Budgeting: Like a Diet for Your Wallet

by mzumtaylor on September 16, 2010

The Flat Belly Diet and Budgeting

My husband and I just started the Flat Belly Diet, which has been working wonders for us both thus far. We really like it. Just so the rest of this blog post will make a bit more sense, unlike most diets, the flat belly diet only has three rules:

  1. Eat 400 calories per meal (and 4 meals a day for women, five meals a day for men),
  2. Eat every four hours,
  3. Eat a MUFA (Mono-unsaturated fatty acid) at every meal.

The nice thing about it is that while they have recipes and suggestions for what to eat, as long as you follow the rules, you can eat whatever you like. And the reason that you can eat what you like is that you’re bringing in fewer calories than you’re using.
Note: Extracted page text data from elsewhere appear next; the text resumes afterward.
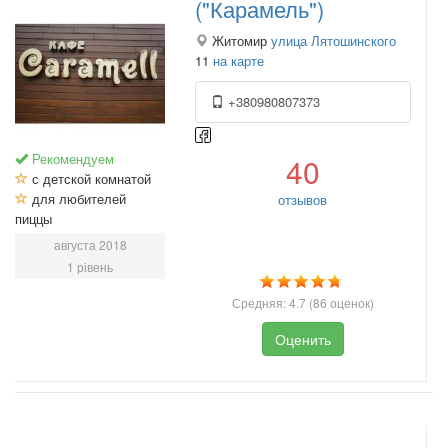
("Карамель")
Житомир
улица Лятошинского
11
на карте
+380980807373
Рекомендуем
40
с детской комнатой
для любителей
отзывов
пиццы
августа 2018
1 рівень
Средняя:
4.7
(
86
оценок)
Оценить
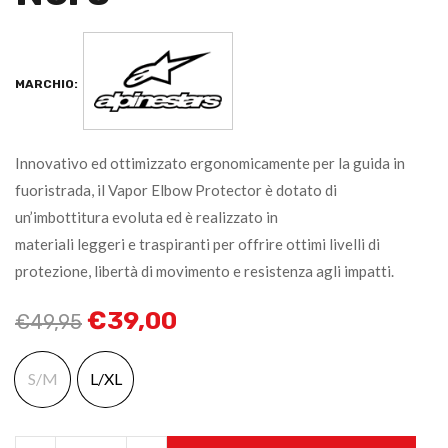
MARCHIO:
Innovativo ed ottimizzato ergonomicamente per la guida in
fuoristrada, il Vapor Elbow Protector è dotato di
un’imbottitura evoluta ed è realizzato in
materiali leggeri e traspiranti per offrire ottimi livelli di
protezione, libertà di movimento e resistenza agli impatti.
€
39,00
€
49,95
S/M
L/XL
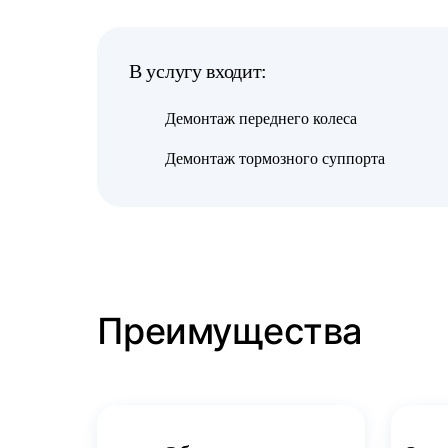
В услугу входит:
Демонтаж переднего колеса
Демонтаж тормозного суппорта
Преимущества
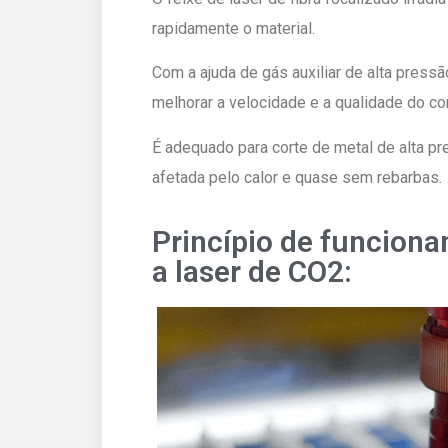
rapidamente o material.
Com a ajuda de gás auxiliar de alta pressão
melhorar a velocidade e a qualidade do cor
É adequado para corte de metal de alta pr
afetada pelo calor e quase sem rebarbas.
Princípio de funcion
a laser de CO2:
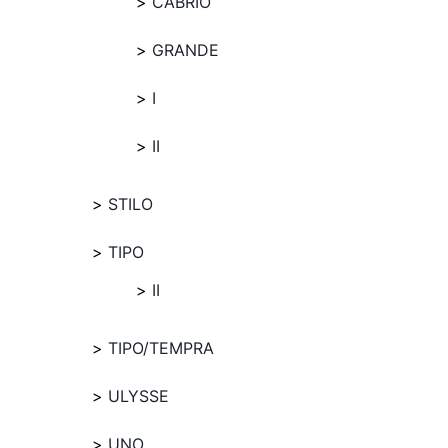
CABRIO
GRANDE
I
II
STILO
TIPO
II
TIPO/TEMPRA
ULYSSE
UNO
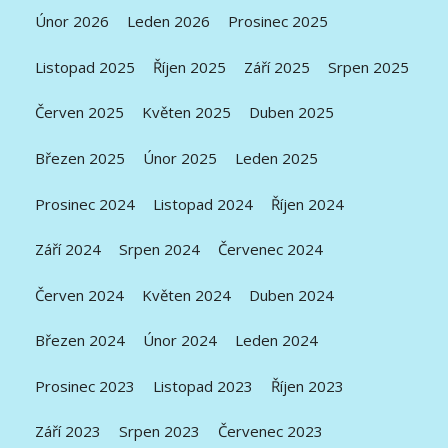
Únor 2026
Leden 2026
Prosinec 2025
Listopad 2025
Říjen 2025
Září 2025
Srpen 2025
Červen 2025
Květen 2025
Duben 2025
Březen 2025
Únor 2025
Leden 2025
Prosinec 2024
Listopad 2024
Říjen 2024
Září 2024
Srpen 2024
Červenec 2024
Červen 2024
Květen 2024
Duben 2024
Březen 2024
Únor 2024
Leden 2024
Prosinec 2023
Listopad 2023
Říjen 2023
Září 2023
Srpen 2023
Červenec 2023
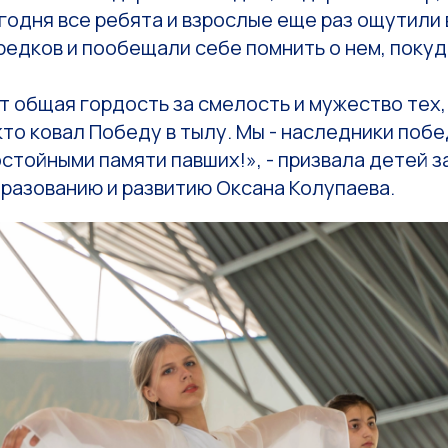
годня все ребята и взрослые еще раз ощутили
редков и пообещали себе помнить о нем, покуд
 общая гордость за смелость и мужество тех, 
 кто ковал Победу в тылу. Мы - наследники поб
стойными памяти павших!», - призвала детей 
разованию и развитию Оксана Колупаева.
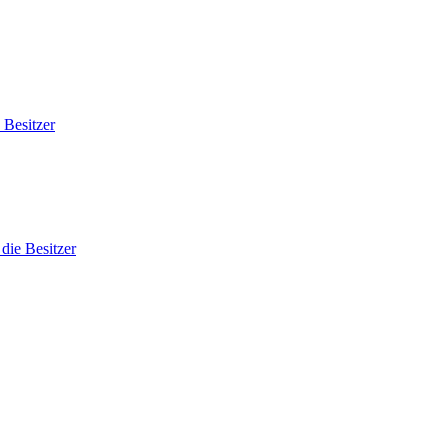
 Besitzer
die Besitzer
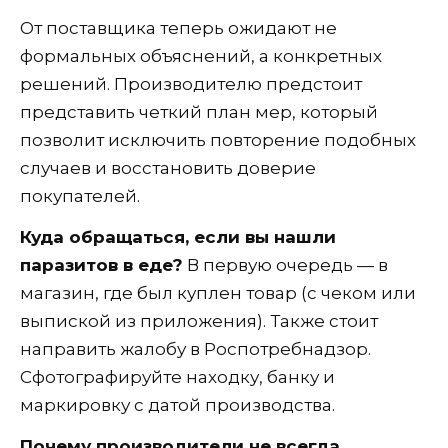
От поставщика теперь ожидают не
формальных объяснений, а конкретных
решений. Производителю предстоит
представить четкий план мер, который
позволит исключить повторение подобных
случаев и восстановить доверие
покупателей.
Куда обращаться, если вы нашли
паразитов в еде?
В первую очередь — в
магазин, где был куплен товар (с чеком или
выпиской из приложения). Также стоит
направить жалобу в Роспотребнадзор.
Сфотографируйте находку, банку и
маркировку с датой производства.
Почему производители не всегда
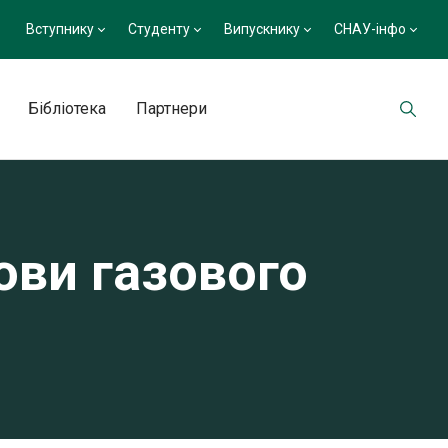
Вступнику
Студенту
Випускнику
СНАУ-інфо
Бібліотека
Партнери
ови газового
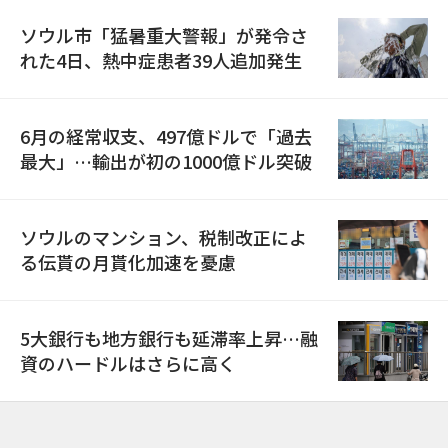
ソウル市「猛暑重大警報」が発令さ
れた4日、熱中症患者39人追加発生
6月の経常収支、497億ドルで「過去
最大」…輸出が初の1000億ドル突破
ソウルのマンション、税制改正によ
る伝貰の月貰化加速を憂慮
5大銀行も地方銀行も延滞率上昇…融
資のハードルはさらに高く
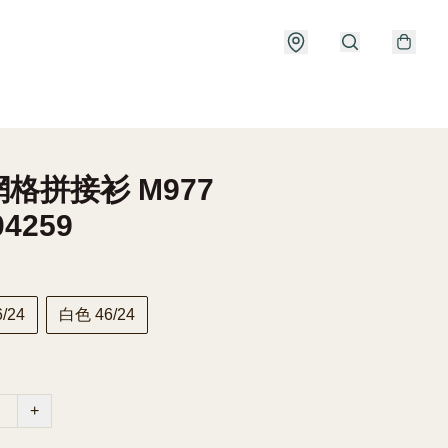
格拼接衫 M977
04259
/24
白色 46/24
+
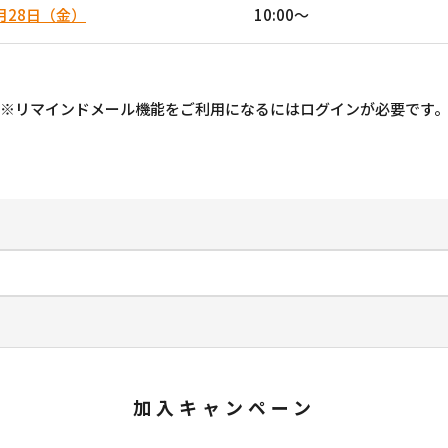
月28日（金）
10:00〜
※リマインドメール機能をご利用になるにはログインが必要です
加入キャンペーン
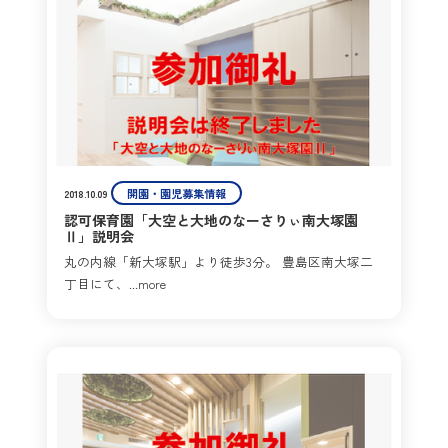
開園・園児募集情報
2018.10.09
認可保育園「大空と大地のなーさりぃ南大塚園
Ⅱ」説明会
丸の内線「新大塚駅」より徒歩3分。 豊島区南大塚二
丁目にて、...more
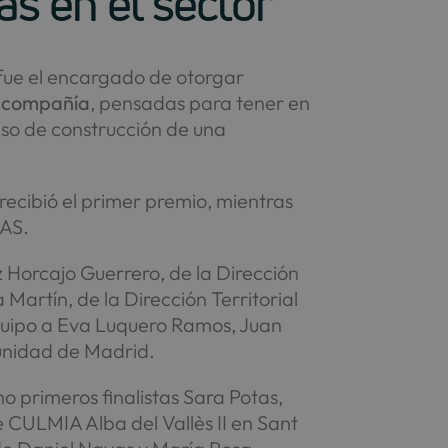
as en el sector
 fue el encargado de otorgar
la compañía
, pensadas para tener en
ceso de construcción de una
 recibió el primer premio, mientras
TAS.
iz Horcajo Guerrero, de la Dirección
 Martín, de la Dirección Territorial
quipo a Eva Luquero Ramos, Juan
unidad de Madrid.
 primeros finalistas Sara Potas,
 CULMIA Alba del Vallès II en Sant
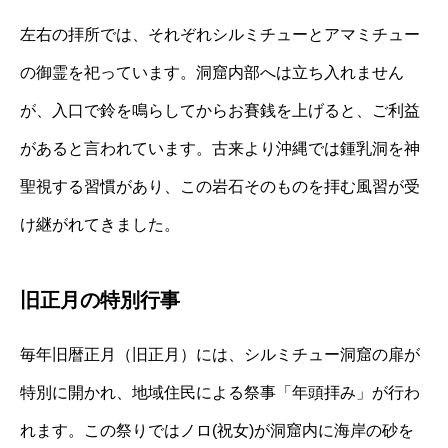
左右の拝所では、それぞれシルミチューとアマミチュー
の御霊を祀っています。洞窟内部へは立ち入れません
が、入口で鈴を鳴らしてからお賽銭を上げると、ご利益
があると言われています。古来より沖縄では鍾乳洞を神
聖視する習慣があり、この岩石そのものを拝む風習が受
け継がれてきました。
旧正月の特別行事
毎年旧暦正月（旧正月）には、シルミチュー洞窟の扉が
特別に開かれ、地域住民による祭事「年頭拝み」が行わ
れます。この祭りではノロ(祝女)が洞窟内に海岸の砂を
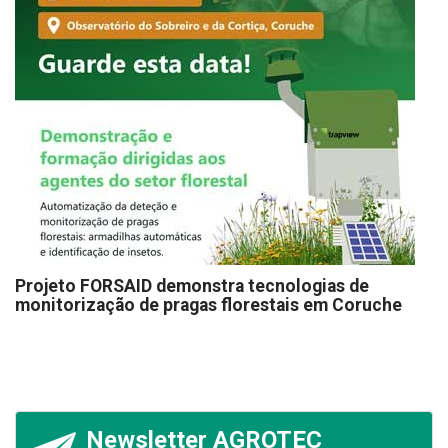
Projeto FORSAID demonstra tecnologias de
monitorização de pragas florestais em Coruche
Newsletter AGROTEC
Most people’s resting metabolic rate (RMR, i.e., the calories you burn just by being alive) is between 1500 and 1800. If you’re taking in 1600 calories of food and do anything other than lie in bed all day long, you’re going to be burning more than you take in.

Okay, but what does this have to do with budgeting…

A good budget is like a good diet because it doesn’t dictate your every move (and you can go a little crazy every now and again), but it provides a basic structure and purpose to your spending and saving.

In that, the Flat Belly Diet (or any good diet) is a lot like a good budget.

There are a few simple rules and guidelines —

  1. Spend Less Than You Earn,
  2. Save the Difference,
  3. Avoid Debt,
  4. Invest (Some of) Your Savings,

— and once you’ve met those, the rest is up to you.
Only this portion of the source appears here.